Source: pixel.com
A team of scientists in the United States of America found out the compounds in our blood which attracts mosquitoes - potentially this is paving a way for a drug that could mask out our tempting flavour.
The researchers used a genetically modified females to find out which neutrons fire when they Only female mosquitoes feed on blood, that blood they fed on, they usually need it to enable their eggs to develop, primarily, they survive on nectar like thousands of other insect species.
Regardless of that, their blood - sucking habits it's what makes them the deadliest animals on the planet to we humans, killing over one million people every single year through diseases like malaria, dengue and yellow fever.
The researchers were able to trick the mosquitoes into switching from the nectar feeding mode to the mode for blood feeding by giving them a mixture of 4 compounds which mimic the flavor of blood.
It was containing glucose, sodium chloride, sodium bicarbonate and adenosine triphosphate - An energy molecule to living cells .
The researchers know when the mosquito is in blood feeding mode or nectar feeding mode according to parts of its syringe- like mouth that it uses to drink.
A fluorescent tag in the genetically modified insects glowed when there was an activation of a nerve cell, allowing the researchers to track which of the nerve cells lit up when they were offered different meals.
Only a single subset of neutrons were activated by blood, including both real blood and the researchers synthetic mix.

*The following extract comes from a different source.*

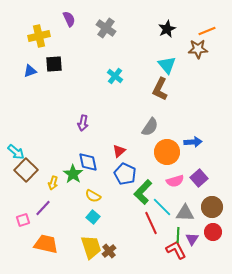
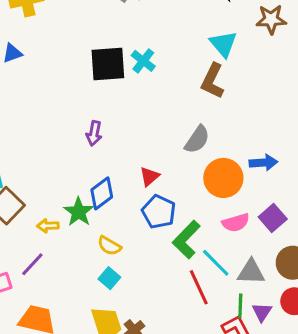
black square: (54, 64) -> (108, 64), moved, size x1.4
blue diamond: (88, 162) -> (102, 193), turned 65
yellow arrow: (53, 183) -> (48, 226), turned 72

Veronica Jove, one of the lead in the research study said : " If mosquitoes weren't able to detect the taste of blood, in theory the couldn't transmit diseases ".
Leslie Vosshall, who heads the laboratory at the Howard Hughes Medical Institute at the Rockefeller University, said the investigation could eventually lead to oral mosquito repellents which would interfere with the taste for blood.
But she said it could be impossible to understand exactly what we humans taste like to mosquitoes.
She made a comparison, trying to give a description of the way a honeybee sees a flower in ultraviolet hues invisible to we humans, or how a bat sees through sonar wave we can't hear.
"There is nothing like this in human experience " she said.